Semantic enrichment of a point cloud based on an octree for multi-storey pathfinding

More Info
expand_more

Abstract

Acquiring point clouds of indoor environments became increasingly accessible in recent years. However, the resulting 3D point cloud data is unstructured, and does not contain enough information to be useful for complex tasks like pathfinding. Indoor models which are currently derived from point clouds do not include furniture and stairs. The necessary graph to enable multi-storey pathfinding is not available in the point cloud. This thesis proposes a workflow to semantically enrich indoor point clouds using an octree data structure. Meaning is added to the point cloud scene that allows to act as a basis for a graph. This graph can then follow navigation constraints of humans through an indoor environment.
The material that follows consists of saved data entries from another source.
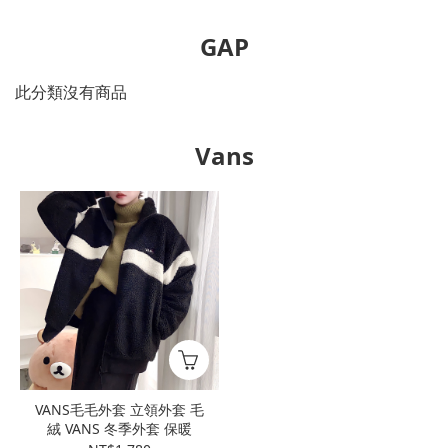
GAP
此分類沒有商品
Vans
VANS毛毛外套 立領外套 毛
絨 VANS 冬季外套 保暖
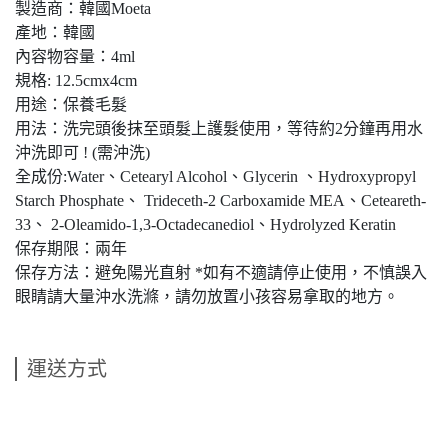
製造商：韓國Moeta
產地：韓國
內容物容量：4ml
規格: 12.5cmx4cm
用途：保養毛髮
用法：洗完頭後抹至頭髮上護髮使用，等待約2分鐘再用水
沖洗即可 ! (需沖洗)
全成份:Water、Cetearyl Alcohol、Glycerin 、Hydroxypropyl
Starch Phosphate、 Trideceth-2 Carboxamide MEA、Ceteareth-
33、 2-Oleamido-1,3-Octadecanediol、Hydrolyzed Keratin
保存期限：兩年
保存方法：避免陽光直射 *如有不適請停止使用，不慎誤入
眼睛請大量沖水洗滌，請勿放置小孩容易拿取的地方。
運送方式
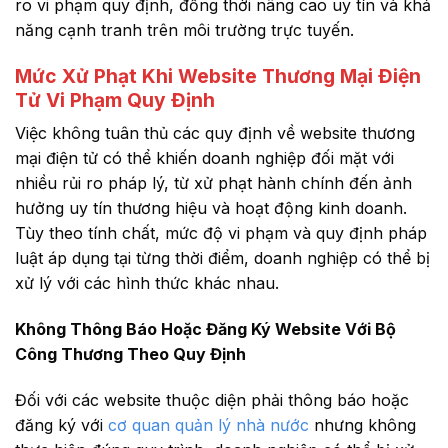
ro vi phạm quy định, đồng thời nâng cao uy tín và khả
năng cạnh tranh trên môi trường trực tuyến.
Mức Xử Phạt Khi Website Thương Mại Điện
Tử Vi Phạm Quy Định
Việc không tuân thủ các quy định về website thương
mại điện tử có thể khiến doanh nghiệp đối mặt với
nhiều rủi ro pháp lý, từ xử phạt hành chính đến ảnh
hưởng uy tín thương hiệu và hoạt động kinh doanh.
Tùy theo tính chất, mức độ vi phạm và quy định pháp
luật áp dụng tại từng thời điểm, doanh nghiệp có thể bị
xử lý với các hình thức khác nhau.
Không Thông Báo Hoặc Đăng Ký Website Với Bộ
Công Thương Theo Quy Định
Đối với các website thuộc diện phải thông báo hoặc
đăng ký với
cơ quan quản lý nhà nước
nhưng không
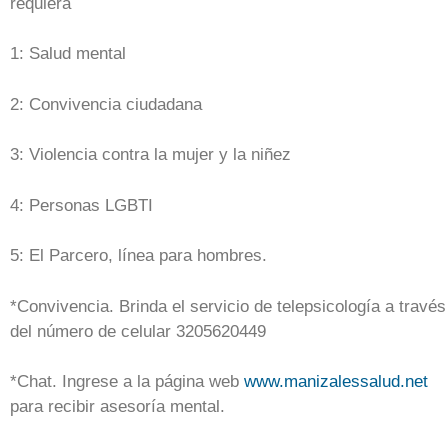
requiera
1: Salud mental
2: Convivencia ciudadana
3: Violencia contra la mujer y la niñez
4: Personas LGBTI
5: El Parcero, línea para hombres.
*Convivencia. Brinda el servicio de telepsicología a través
del número de celular 3205620449
*Chat. Ingrese a la página web
www.manizalessalud.net
para recibir asesoría mental.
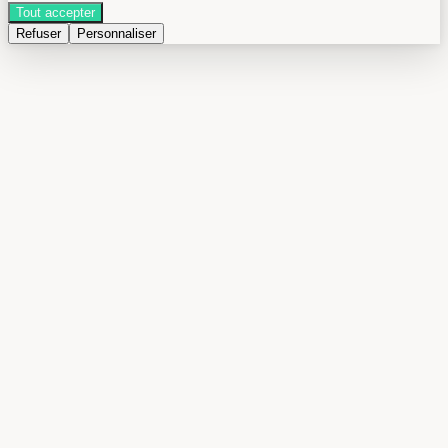
Tout accepter
Refuser
Personnaliser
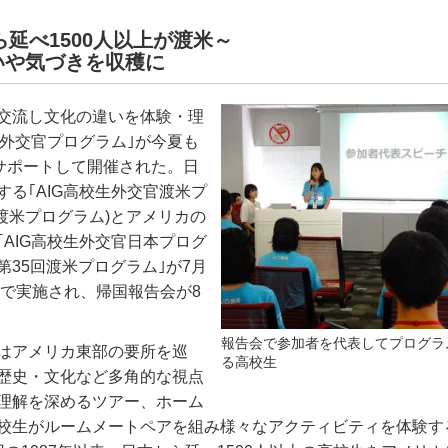
から延べ1500人以上が渡米～
いや気づきを収穫に
交流し文化の違いを体験・理
外交官プログラム｣が今夏も
サポートして開催された。日
する｢
AIG
高校生外交官渡米プ
渡米プログラム
)
とアメリカの
｢
AIG
高校生外交官日本プログ
第
35
回渡米プログラム｣が
7
月
で実施され、帰国報告会が
8
。
報告会で参加者を代表してプログラ
はアメリカ東部の要所を巡
る高校生
歴史・文化など多角的な視点
理解を深めるツアー、ホーム
校生がルームメートペアを組み様々なアクティビティを体験す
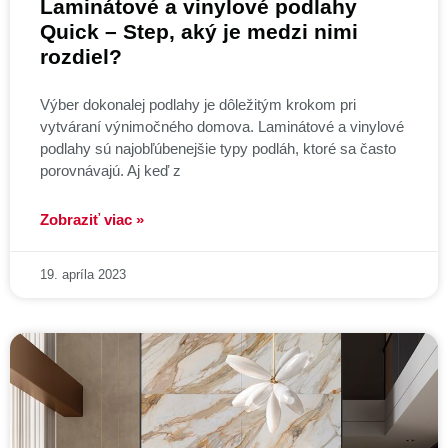
Laminátové a vinylové podlahy
Quick – Step, aký je medzi nimi
rozdiel?
Výber dokonalej podlahy je dôležitým krokom pri
vytváraní výnimočného domova. Laminátové a vinylové
podlahy sú najobľúbenejšie typy podláh, ktoré sa často
porovnávajú. Aj keď z
Zobraziť viac »
19. apríla 2023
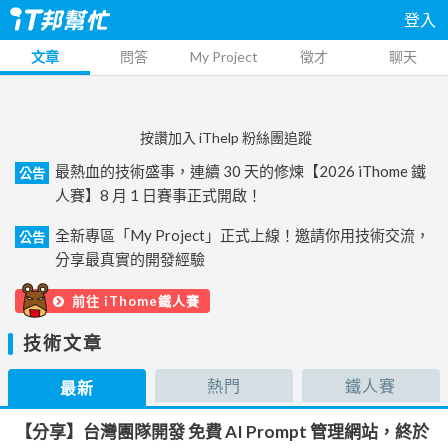
登入
文章
問答
My Project
徵才
聊天
按讚加入 iThelp 粉絲團追蹤
最熱血的技術盛事，連續 30 天的修煉【2026 iThome 鐵
公告
人賽】8 月 1 日賽事正式開啟！
全新專區「My Project」正式上線！邀請你用技術交流，
公告
分享最真實的開發經驗
前往 iThome鐵人賽
技術文章
熱門
鐵人賽
最新
【分享】台灣團隊開發 免費 AI Prompt 管理網站，終於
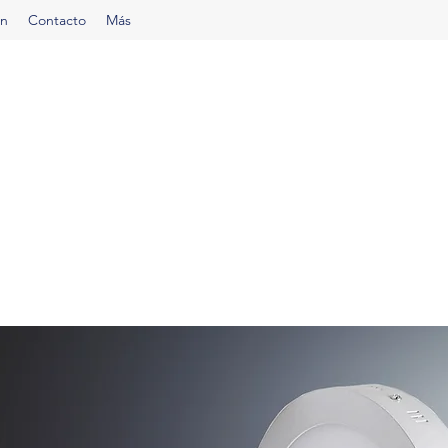
ón
Contacto
Más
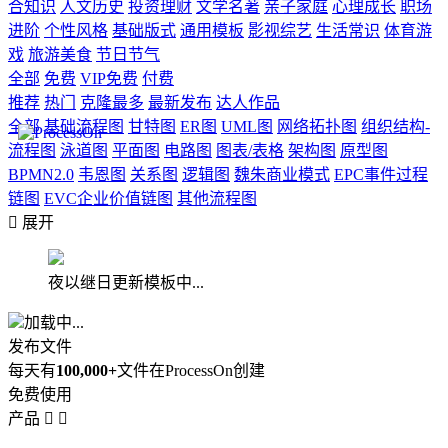
合知识
人文历史
投资理财
文学名著
亲子家庭
心理成长
职场
进阶
个性风格
基础版式
通用模板
影视综艺
生活常识
体育游
戏
旅游美食
节日节气
全部
免费
VIP免费
付费
推荐
热门
克隆最多
最新发布
达人作品
全部
基础流程图
甘特图
ER图
UML图
网络拓扑图
组织结构-
流程图
泳道图
平面图
电路图
图表/表格
架构图
原型图
BPMN2.0
韦恩图
关系图
逻辑图
魏朱商业模式
EPC事件过程
链图
EVC企业价值链图
其他流程图

展开
夜以继日更新模板中...
加载中...
发布文件
每天有
100,000+
文件在ProcessOn创建
免费使用
产品


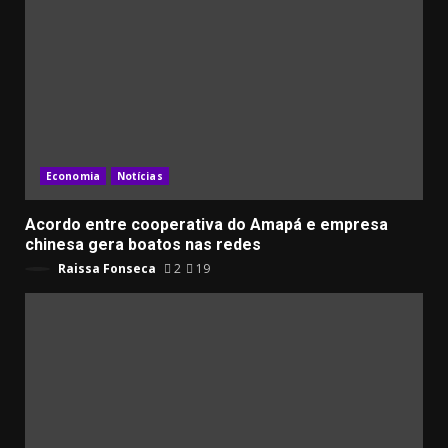
Economia
Notícias
Acordo entre cooperativa do Amapá e empresa
chinesa gera boatos nas redes
Raissa Fonseca
2
19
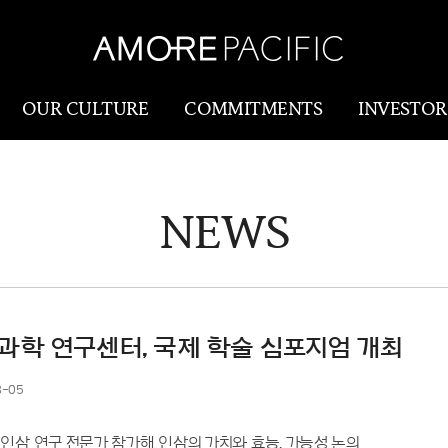
OUR CULTURE
COMMITMENTS
INVESTOR
NEWS
Amorepacific
Research & Innovatio
Our Story
연구개발
Our History
생산물류(SCM)
Our Values
과학 연구센터, 국제 학술 심포지엄 개최
Holistic Longevity
8-05
Solution
인삼 연구 전문가 참가해 인삼의 가치와 효능, 가능성 논의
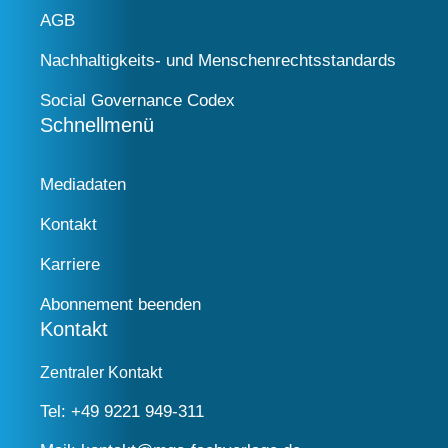
AGB
Nachhaltigkeits- und Menschenrechtsstandards
Social Governance Codex
Schnellmenü
Mediadaten
Kontakt
Karriere
Abonnement beenden
Kontakt
Zentraler Kontakt
Tel:
+49 9221 949-311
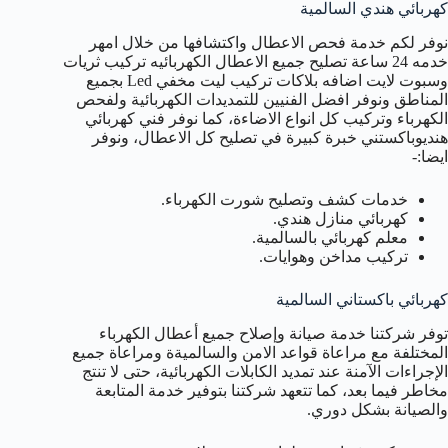
كهربائي هندي السالمية
نوفر لكم خدمة فحص الاعطال واكتشافها من خلال امهر
خدمه 24 ساعة تصليح جميع الاعطال الكهربائيه تركيب ثريات
وسبوت لايت اضافه بلاكات تركيب ليت مخفي Led بجميع
المناطق ونوفر افضل الفنيين للتمديدات الكهربائية ولفحص
الكهرباء وتركيب كل انواع الاضاءة، كما نوفر فني كهربائي
هنديوباكستني خبرة كبيرة في تصليح كل الاعطال، ونوفر
ايضا:-
خدمات كشف وتصليح شورت الكهرباء.
كهربائي منازل هندي.
معلم كهربائي بالسالمية.
تركيب مداخن وهوايات.
كهربائي باكستاني السالمية
توفر شركتنا خدمة صيانة وإصلاح جميع أعطال الكهرباء
المختلفة مع مراعاة قواعد الامن والسالميةة ومراعاة جميع
الإجراءات الآمنة عند تمديد الكابلات الكهربائية، حتى لا تنتج
مخاطر فيما بعد، كما تتعهد شركتنا بتوفير خدمة المتابعة
والصيانة بشكل دوري.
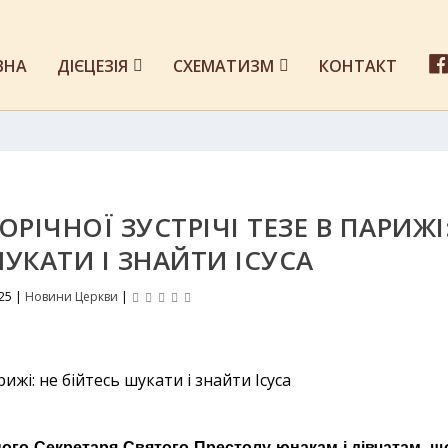
ВНА
ДІЄЦЕЗІЯ
СХЕМАТИЗМ
КОНТАКТ
ІЧНОЇ ЗУСТРІЧІ ТЕЗЕ В ПАРИЖІ
ШУКАТИ І ЗНАЙТИ ІСУСА
25
|
Новини Церкви
|
ного Секретаря Святого Престолу юнакам і дівчатам, щ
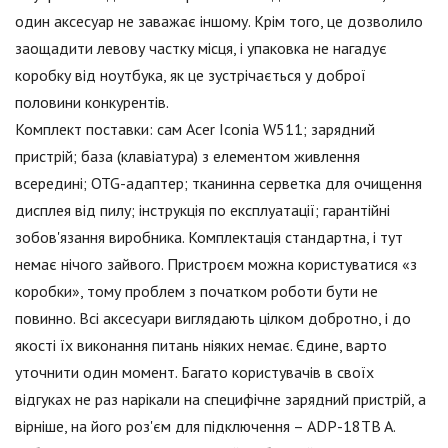
один аксесуар не заважає іншому. Крім того, це дозволило
заощадити левову частку місця, і упаковка не нагадує
коробку від ноутбука, як це зустрічається у доброї
половини конкурентів.
Комплект поставки: сам Acer Iconia W511; зарядний
пристрій; база (клавіатура) з елементом живлення
всередині; OTG-адаптер; тканинна серветка для очищення
дисплея від пилу; інструкція по експлуатації; гарантійні
зобов'язання виробника. Комплектація стандартна, і тут
немає нічого зайвого. Пристроєм можна користуватися «з
коробки», тому проблем з початком роботи бути не
повинно. Всі аксесуари виглядають цілком добротно, і до
якості їх виконання питань ніяких немає. Єдине, варто
уточнити один момент. Багато користувачів в своїх
відгуках не раз нарікали на специфічне зарядний пристрій, а
вірніше, на його роз'єм для підключення – ADP-18TB A.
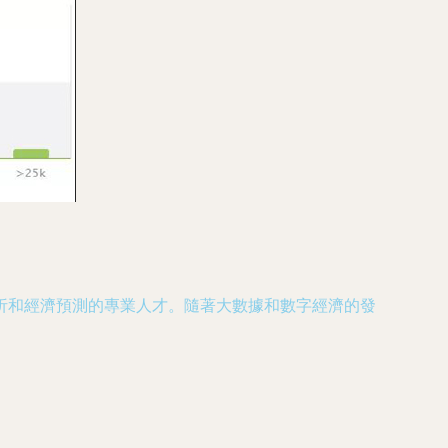
析和經濟預測的專業人才。隨著大數據和數字經濟的發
The approach for semantic enrichment of this study is capable of separating storeys, detecting floors, walls, stairs and obstacles like furniture. Strict preconditions are used, like walls being perpendicular to each other and using noise free point clouds. The implementation works as a proof of concept and the octree proves to be a helpful data structure. The contribution is a novel approach of using octrees for the semantic enrichment of indoor point clouds, including the detection of stairs. Combining and extending different works from various fields of research helped to develop the presented methodology. The semantic classification of floors and stairs in 3D point clouds allows to create a graph across multiple storeys. A big part of the methodology was implemented and tested on different types of buildings and scanned with dissimilar kinds of laser scanners. Mobile scanners were found to be advantageous, because they are less dependent on the line of sight. On top of that, they can provide a path of the scanner, which is precious information that can support several structuring improvements of the acquired data. The octree generalises the point cloud to leafs and adds a structure to the empty space. This does not only improve the calculation performance, but also provides more distinguishable results. Concluding, the thesis proposes to extent the framework to cover a wider range of architectural structures. Furthermore, future research should deepen the knowledge for the stair detection of the presented conceptual framework. As the representation of stairs differ for every scanner, future research should focus on point clouds acquired by one kind of scanner first.